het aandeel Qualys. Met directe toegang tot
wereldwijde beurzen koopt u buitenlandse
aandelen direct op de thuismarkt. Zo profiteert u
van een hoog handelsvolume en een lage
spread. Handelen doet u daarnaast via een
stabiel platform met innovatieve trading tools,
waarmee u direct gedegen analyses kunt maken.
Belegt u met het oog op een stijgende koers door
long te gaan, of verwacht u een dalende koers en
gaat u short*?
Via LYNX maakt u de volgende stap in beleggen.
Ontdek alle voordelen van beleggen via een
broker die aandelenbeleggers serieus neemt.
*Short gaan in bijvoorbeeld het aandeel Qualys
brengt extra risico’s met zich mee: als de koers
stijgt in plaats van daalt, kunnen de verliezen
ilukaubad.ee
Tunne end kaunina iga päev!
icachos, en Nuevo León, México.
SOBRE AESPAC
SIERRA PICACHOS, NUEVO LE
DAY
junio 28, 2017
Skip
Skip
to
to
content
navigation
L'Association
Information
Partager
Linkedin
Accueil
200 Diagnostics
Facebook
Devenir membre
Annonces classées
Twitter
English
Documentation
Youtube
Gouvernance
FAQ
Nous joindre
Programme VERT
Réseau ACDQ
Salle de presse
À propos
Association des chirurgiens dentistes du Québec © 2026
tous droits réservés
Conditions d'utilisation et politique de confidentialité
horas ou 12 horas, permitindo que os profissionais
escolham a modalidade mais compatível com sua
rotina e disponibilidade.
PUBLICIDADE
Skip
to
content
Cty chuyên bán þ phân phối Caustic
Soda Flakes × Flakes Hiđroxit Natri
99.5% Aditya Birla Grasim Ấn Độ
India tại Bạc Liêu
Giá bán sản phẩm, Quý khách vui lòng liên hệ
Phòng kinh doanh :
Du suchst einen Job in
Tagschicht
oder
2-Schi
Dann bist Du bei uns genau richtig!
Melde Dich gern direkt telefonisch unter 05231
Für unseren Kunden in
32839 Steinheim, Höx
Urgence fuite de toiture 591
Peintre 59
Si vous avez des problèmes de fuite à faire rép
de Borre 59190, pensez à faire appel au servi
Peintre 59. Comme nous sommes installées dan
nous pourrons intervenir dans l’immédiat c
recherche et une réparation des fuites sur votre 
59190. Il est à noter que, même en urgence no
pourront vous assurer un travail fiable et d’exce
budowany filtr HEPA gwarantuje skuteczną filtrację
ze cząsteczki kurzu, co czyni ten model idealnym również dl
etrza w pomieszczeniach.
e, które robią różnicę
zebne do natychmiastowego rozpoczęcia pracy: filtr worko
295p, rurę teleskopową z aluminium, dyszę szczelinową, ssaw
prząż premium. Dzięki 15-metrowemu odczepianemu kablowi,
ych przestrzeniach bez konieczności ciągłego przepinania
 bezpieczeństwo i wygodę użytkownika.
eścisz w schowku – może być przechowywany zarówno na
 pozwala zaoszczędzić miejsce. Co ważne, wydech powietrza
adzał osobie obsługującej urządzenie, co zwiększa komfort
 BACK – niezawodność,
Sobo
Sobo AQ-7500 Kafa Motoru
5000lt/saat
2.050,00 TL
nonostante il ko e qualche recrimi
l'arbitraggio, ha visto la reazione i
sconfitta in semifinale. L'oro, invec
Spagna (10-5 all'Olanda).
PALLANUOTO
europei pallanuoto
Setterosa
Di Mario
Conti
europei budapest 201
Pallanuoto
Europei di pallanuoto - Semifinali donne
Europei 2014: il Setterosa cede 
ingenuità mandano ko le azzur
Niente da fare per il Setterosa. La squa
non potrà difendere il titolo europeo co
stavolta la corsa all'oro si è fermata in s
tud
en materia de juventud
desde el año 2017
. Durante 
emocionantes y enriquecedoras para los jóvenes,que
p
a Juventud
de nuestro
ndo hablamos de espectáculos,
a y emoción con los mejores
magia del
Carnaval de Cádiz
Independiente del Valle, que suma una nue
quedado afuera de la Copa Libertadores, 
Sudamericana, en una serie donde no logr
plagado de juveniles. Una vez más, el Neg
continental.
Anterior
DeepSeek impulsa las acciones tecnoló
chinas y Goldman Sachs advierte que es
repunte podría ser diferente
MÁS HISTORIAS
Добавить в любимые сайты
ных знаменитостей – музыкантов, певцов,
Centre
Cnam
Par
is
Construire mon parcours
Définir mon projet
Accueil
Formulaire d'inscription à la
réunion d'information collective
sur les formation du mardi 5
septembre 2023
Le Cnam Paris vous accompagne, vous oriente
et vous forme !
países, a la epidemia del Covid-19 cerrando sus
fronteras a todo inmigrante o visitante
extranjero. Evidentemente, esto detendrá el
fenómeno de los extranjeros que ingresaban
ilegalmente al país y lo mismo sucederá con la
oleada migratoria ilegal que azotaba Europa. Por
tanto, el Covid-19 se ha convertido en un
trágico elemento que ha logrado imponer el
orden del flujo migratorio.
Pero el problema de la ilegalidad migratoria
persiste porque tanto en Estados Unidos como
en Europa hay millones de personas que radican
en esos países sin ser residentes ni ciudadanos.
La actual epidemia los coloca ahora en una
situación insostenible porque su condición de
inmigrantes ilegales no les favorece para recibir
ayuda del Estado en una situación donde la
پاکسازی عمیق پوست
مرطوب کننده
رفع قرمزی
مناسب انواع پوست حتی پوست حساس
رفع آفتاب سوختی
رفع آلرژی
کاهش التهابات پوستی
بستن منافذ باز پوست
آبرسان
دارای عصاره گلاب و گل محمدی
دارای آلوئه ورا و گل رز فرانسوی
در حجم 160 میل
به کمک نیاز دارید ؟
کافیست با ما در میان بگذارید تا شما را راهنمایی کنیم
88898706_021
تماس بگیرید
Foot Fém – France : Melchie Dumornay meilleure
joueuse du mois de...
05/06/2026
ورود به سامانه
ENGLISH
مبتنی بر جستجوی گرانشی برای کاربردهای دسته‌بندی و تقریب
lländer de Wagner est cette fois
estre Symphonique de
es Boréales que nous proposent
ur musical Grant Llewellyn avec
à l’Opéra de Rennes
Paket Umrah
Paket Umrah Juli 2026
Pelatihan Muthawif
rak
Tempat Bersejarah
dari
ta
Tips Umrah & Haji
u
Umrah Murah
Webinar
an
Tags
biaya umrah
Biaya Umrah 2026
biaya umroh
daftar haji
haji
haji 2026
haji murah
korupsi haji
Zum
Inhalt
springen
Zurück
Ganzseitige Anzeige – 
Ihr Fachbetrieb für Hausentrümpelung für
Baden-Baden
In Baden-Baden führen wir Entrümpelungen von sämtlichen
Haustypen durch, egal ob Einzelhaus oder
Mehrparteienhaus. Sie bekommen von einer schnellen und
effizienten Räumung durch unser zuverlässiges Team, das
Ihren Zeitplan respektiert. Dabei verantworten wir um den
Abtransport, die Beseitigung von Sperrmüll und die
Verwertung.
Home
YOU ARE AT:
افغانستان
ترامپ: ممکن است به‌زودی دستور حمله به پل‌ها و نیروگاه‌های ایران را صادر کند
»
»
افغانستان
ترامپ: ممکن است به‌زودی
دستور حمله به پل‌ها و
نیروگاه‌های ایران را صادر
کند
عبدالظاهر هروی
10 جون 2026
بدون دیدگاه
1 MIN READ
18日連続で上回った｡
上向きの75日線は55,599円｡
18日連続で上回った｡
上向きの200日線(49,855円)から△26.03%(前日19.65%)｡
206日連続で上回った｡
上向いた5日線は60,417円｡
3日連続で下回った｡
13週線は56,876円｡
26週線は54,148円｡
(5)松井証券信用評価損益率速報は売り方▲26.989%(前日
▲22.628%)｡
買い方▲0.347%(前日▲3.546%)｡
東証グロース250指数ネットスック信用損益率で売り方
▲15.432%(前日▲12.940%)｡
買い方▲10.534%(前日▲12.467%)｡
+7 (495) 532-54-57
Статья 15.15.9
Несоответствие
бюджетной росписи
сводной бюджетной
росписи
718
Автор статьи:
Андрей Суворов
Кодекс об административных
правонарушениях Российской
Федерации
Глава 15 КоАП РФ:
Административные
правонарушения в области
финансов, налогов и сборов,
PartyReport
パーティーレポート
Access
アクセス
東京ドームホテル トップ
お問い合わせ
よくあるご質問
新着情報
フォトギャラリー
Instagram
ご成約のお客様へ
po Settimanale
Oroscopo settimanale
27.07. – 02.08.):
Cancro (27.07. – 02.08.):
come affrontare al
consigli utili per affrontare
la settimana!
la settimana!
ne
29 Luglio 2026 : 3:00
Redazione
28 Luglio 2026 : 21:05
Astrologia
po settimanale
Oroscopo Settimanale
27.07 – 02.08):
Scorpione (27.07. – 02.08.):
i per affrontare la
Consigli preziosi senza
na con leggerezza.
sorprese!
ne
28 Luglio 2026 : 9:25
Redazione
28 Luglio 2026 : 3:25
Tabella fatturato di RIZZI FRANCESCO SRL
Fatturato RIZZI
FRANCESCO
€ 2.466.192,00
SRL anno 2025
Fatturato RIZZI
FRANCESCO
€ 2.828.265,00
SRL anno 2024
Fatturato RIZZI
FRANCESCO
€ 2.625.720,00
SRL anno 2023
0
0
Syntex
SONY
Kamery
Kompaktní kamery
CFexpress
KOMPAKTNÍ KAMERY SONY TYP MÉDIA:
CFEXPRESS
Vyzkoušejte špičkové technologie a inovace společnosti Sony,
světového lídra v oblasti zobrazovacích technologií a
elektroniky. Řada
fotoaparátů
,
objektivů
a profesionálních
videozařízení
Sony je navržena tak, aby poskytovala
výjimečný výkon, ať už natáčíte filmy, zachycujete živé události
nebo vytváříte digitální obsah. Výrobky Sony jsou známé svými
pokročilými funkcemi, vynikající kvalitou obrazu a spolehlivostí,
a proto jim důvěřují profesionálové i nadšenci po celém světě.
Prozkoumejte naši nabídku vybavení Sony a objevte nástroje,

☆ ☆ ☆

- _What needs to be done_: Return every line from the entries above that contains the word "Peintre".

- _Answer below_:
Peintre 59
Peintre 59. Comme nous sommes installées dan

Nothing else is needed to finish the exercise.